EXERCISE MATERIAL.
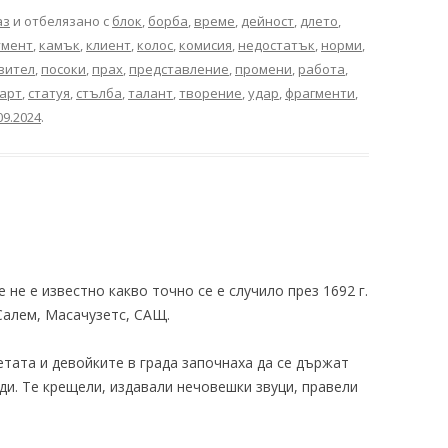
аз
и отбелязано с
блок
,
борба
,
време
,
дейност
,
длето
,
умент
,
камък
,
клиент
,
колос
,
комисия
,
недостатък
,
норми
,
вител
,
посоки
,
прах
,
представление
,
промени
,
работа
,
арт
,
статуя
,
стълба
,
талант
,
творение
,
удар
,
фрагменти
,
09.2024
.
 не е известно какво точно се е случило през 1692 г.
Салем, Масачузетс, САЩ.
тата и девойките в града започнаха да се държат
ди. Те крещели, издавали нечовешки звуци, правели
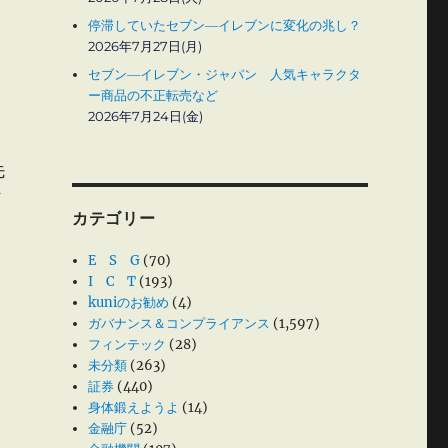
停滞していたセブン―イレブンに変化の兆し？
2026年7月27日(月)
セブン―イレブン・ジャパン 人気キャラクタ
ー商品の不正転売など
2026年7月24日(金)
先
が
カテゴリー
E S G
(70)
I C T
(193)
kuniのお勧め
(4)
ガバナンス＆コンプライアンス
(1,597)
フィンテック
(28)
未分類
(263)
証券
(440)
身体鍛えようよ
(14)
金融庁
(52)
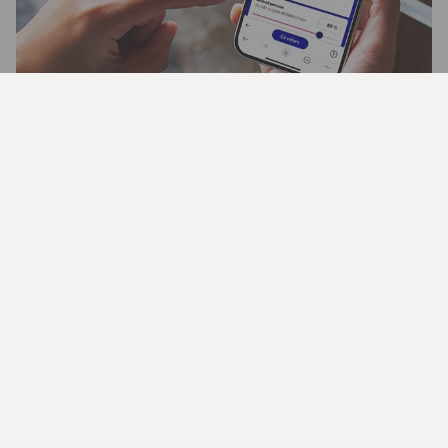
Flytta din tjänstepension med Nora
Pension
Börja pensionsspara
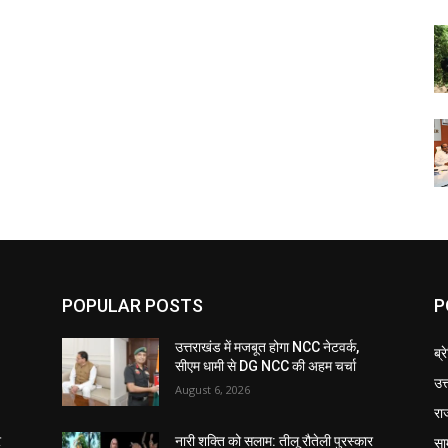
POPULAR POSTS
P
उत्तराखंड में मजबूत होगा NCC नेटवर्क,
ब्र
सीएम धामी से DG NCC की अहम चर्चा
उत
August 6, 2026
रा
सा
र
नारी शक्ति को सलाम: तीलू रौतेली पुरस्कार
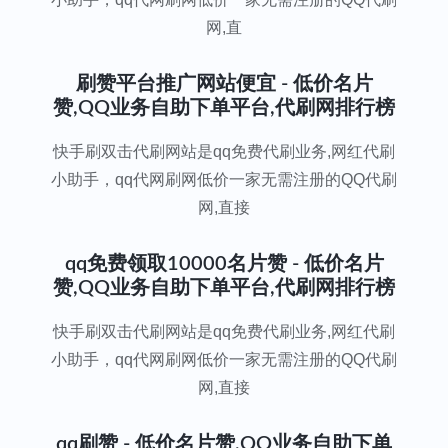
网,直
刷赞平台推广网站便宜 - 低价名片
赞,QQ业务自助下单平台,代刷网排行榜
快手刷双击代刷网站是qq免费代刷业务,网红代刷
小助手，qq代网刷网低价一家无需注册的QQ代刷
网,直接
qq免费领取10000名片赞 - 低价名片
赞,QQ业务自助下单平台,代刷网排行榜
快手刷双击代刷网站是qq免费代刷业务,网红代刷
小助手，qq代网刷网低价一家无需注册的QQ代刷
网,直接
qq刷赞 - 低价名片赞,QQ业务自助下单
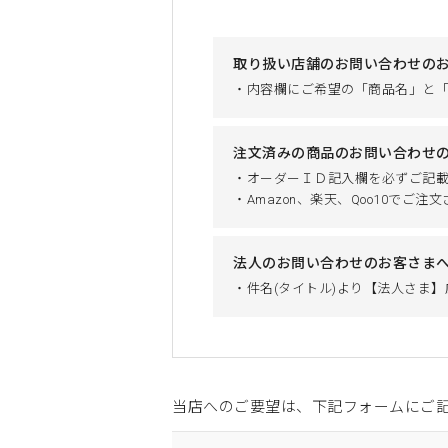
取り扱い店舗のお問い合わせの
・内容欄にご希望の「商品名」と
注文済みの商品のお問い合わせ
・オーダーＩＤ記入欄を必ずご記
・Amazon、楽天、Qoo10で
法人のお問い合わせのお客さま
・件名(タイトル)より【法人さま
当店へのご要望は、下記フォームにご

WORK REQUIRED.
Give the records again exactly, minus the pictures.

TASK ANSWER.
аз
и отбелязано с
блок
,
борба
,
време
,
дейност
,
длето
,
умент
,
камък
,
клиент
,
колос
,
комисия
,
недостатък
,
норми
,
вител
,
посоки
,
прах
,
представление
,
промени
,
работа
,
арт
,
статуя
,
стълба
,
талант
,
творение
,
удар
,
фрагменти
,
09.2024
.
 не е известно какво точно се е случило през 1692 г.
Салем, Масачузетс, САЩ.
тата и девойките в града започнаха да се държат
ди. Те крещели, издавали нечовешки звуци, правели
停滞していたセブン―イレブンに変化の兆し？
2026年7月27日(月)
セブン―イレブン・ジャパン 人気キャラクタ
ー商品の不正転売など
2026年7月24日(金)
先
が
カテゴリー
E S G
(70)
I C T
(193)
kuniのお勧め
(4)
ガバナンス＆コンプライアンス
(1,597)
フィンテック
(28)
未分類
(263)
証券
(440)
身体鍛えようよ
(14)
金融庁
(52)
Flytta din tjänstepension med Nora
Pension
Börja pensionsspara
POPULAR POSTS
P
उत्तराखंड में मजबूत होगा NCC नेटवर्क,
ब्र
सीएम धामी से DG NCC की अहम चर्चा
उत
August 6, 2026
रा
सा
र
नारी शक्ति को सलाम: तीलू रौतेली पुरस्कार
网,直
刷赞平台推广网站便宜 - 低价名片
赞,QQ业务自助下单平台,代刷网排行榜
快手刷双击代刷网站是qq免费代刷业务,网红代刷
小助手，qq代网刷网低价一家无需注册的QQ代刷
网,直接
qq免费领取10000名片赞 - 低价名片
赞,QQ业务自助下单平台,代刷网排行榜
快手刷双击代刷网站是qq免费代刷业务,网红代刷
小助手，qq代网刷网低价一家无需注册的QQ代刷
网,直接
qq刷赞 - 低价名片赞,QQ业务自助下单
取り扱い店舗のお問い合わせの
・内容欄にご希望の「商品名」と
注文済みの商品のお問い合わせ
・オーダーＩＤ記入欄を必ずご記
・Amazon、楽天、Qoo10で
法人のお問い合わせのお客さま
・件名(タイトル)より【法人さま
当店へのご要望は、下記フォームにご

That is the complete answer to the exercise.